Bunu belirttikten sonra, ABD hükümetinin atması gereken bazı adımlar var:
- İslamcıları kontrol altında tutan devletleri destekleme ve teşvik etme. İslamcıları iktidardan uzak tutmak hem onların ve hem de bizim çıkarımızadır.
- Hali hazırda İslamcı olan devletlere kendi halklarına ve diş dünyaya yönelik saldırganlıklarını azaltmaları için baskı yapma.
- İslamcılara karşı koyan cesur insanları övme ve destekleme.
- Terörizm ile meşgul olan İslamcı grupları yaftalama.
- İslamcılarla işbirliği yapmayarak onları cesaretlendirmeme. İslamcılarla diyalog kurmak önemlerini artırma eğilimine neden olmaktadır.
- Seçimlere zorlama konusunda çok dikkatli olma.
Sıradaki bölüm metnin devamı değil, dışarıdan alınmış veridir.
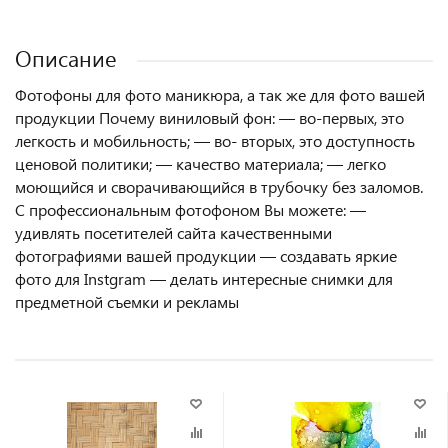
Описание
Фотофоны для фото маникюра, а так же для фото вашей
продукции Почему виниловый фон: — во-первых, это
легкость и мобильность; — во- вторых, это доступность
ценовой политики; — качество материала; — легко
моющийся и сворачивающийся в трубочку без заломов.
С профессиональным фотофоном Вы можете: —
удивлять посетителей сайта качественными
фотографиями вашей продукции — создавать яркие
фото для Instgram — делать интересные снимки для
предметной съемки и рекламы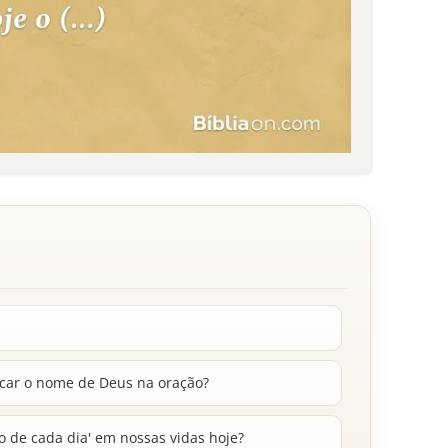
ficar o nome de Deus na oração?
 de cada dia' em nossas vidas hoje?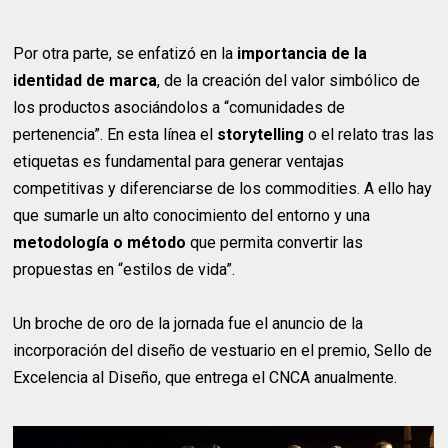
Por otra parte, se enfatizó en la
importancia de la
identidad de marca
, de la creación del valor simbólico de
los productos asociándolos a “comunidades de
pertenencia”. En esta línea el
storytelling
o el relato tras las
etiquetas es fundamental para generar ventajas
competitivas y diferenciarse de los commodities. A ello hay
que sumarle un alto conocimiento del entorno y una
metodología o método
que permita convertir las
propuestas en “estilos de vida”.
Un broche de oro de la jornada fue el anuncio de la
incorporación del diseño de vestuario en el premio, Sello de
Excelencia al Diseño, que entrega el CNCA anualmente.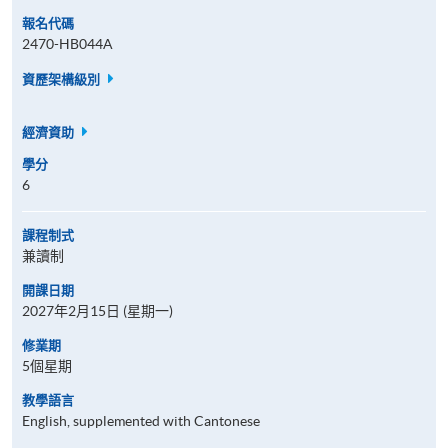
報名代碼
2470-HB044A
資歷架構級別
經濟資助
學分
6
課程制式
兼讀制
開課日期
2027年2月15日 (星期一)
修業期
5個星期
教學語言
English, supplemented with Cantonese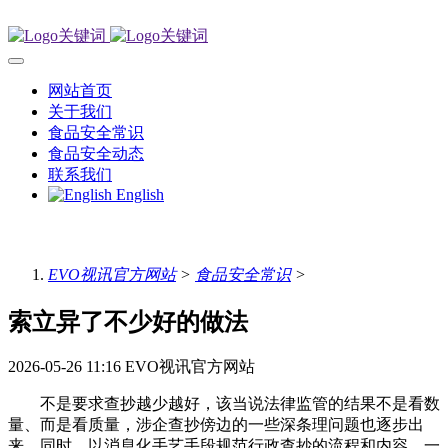
网站首页
关于我们
食品安全常识
食品安全动态
联系我们
English
EVO视讯官方网站
>
食品安全常识
>
索立异了不少好的做法
2026-05-26 11:16
EVO视讯官方网站
不是要求查抄越少越好，该当说法律监管的结果不是看数
量、而是看质量，涉企查抄傍边的一些深条理问题也逐步出
来，同时，以消息化手艺手段规范行政查抄的流程和内容，一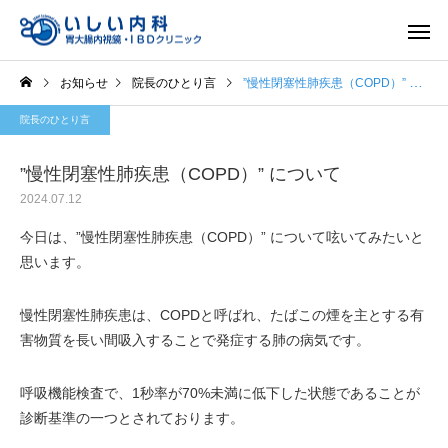
お知らせ
院長のひとり言
”慢性閉塞性肺疾患（COPD）” について
院長のひとり言
”慢性閉塞性肺疾患（COPD）” について
2024.07.12
一般内科
胃内視
今日は、”慢性閉塞性肺疾患（COPD）” について呟いてみたいと
思います。
慢性閉塞性肺疾患は、COPDと呼ばれ、たばこの煙を主とする有
害物質を長い間吸入することで発症する肺の病気です。
呼吸機能検査で、1秒率が70%未満に低下した状態であることが
診断基準の一つとされております。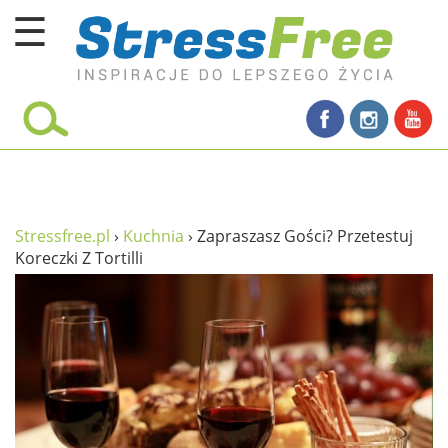
☰
Kursy online
zadbaj o siebie
ciało i fitness
umysł
Stressfree.pl
›
Kuchnia
›
Zapraszasz Gości? Przetestuj
Koreczki Z Tortilli
proste życie
relaks
filozofia życia
wolność od stresu
miłość i rodzina
w rodzinie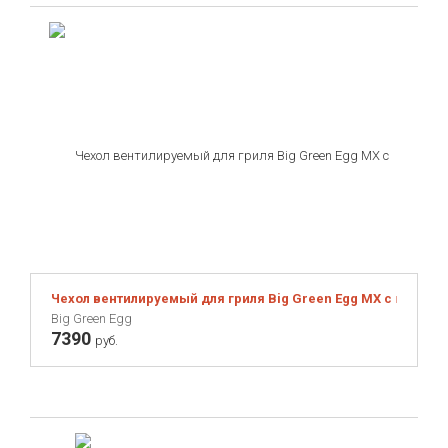
Чехол вентилируемый для гриля Big Green Egg МХ с мобил
Big Green Egg
7390
руб.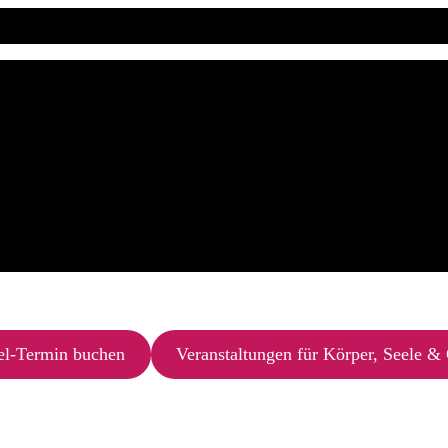
el-Termin buchen
Veranstaltungen für Körper, Seele &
Demokrasinin yayılması elbette ki, kalıcı bir Amerikan arzusudur. Ancak bu durum oy pusulasından çok daha fazlasını kapsıyor. Seçimler etkili bir hukukun üstünlüğü, azınlık hakları, ifade özgürlüğü, toplanma özgürlüğü ve daha fazlasını içeren genellikle uzun vadeli ve derin bir değişim süreci için bir kapaktır. Cezayir'de olduğu gibi zamansız bir seçim yapmak kimsenin çıkarına değildir. Tam teşekküllü bir demokrasinin ortaya çıkabilmesi için 10, 20, 30 yıllık bir evrim gerektirir. Bir anlamda, bu süreç yüzyıllar boyunca ilk demokratik ülke İngiltere'de olan olayları özetler.
Vatandaşlık haklarının tanınması zaman aldığından ABD hükümeti demokratikleşmeyi önce sivil toplum düzeyinde, bu oluşturulduktan sonra siyasi liderler düzeyinde teşvik etmelidir.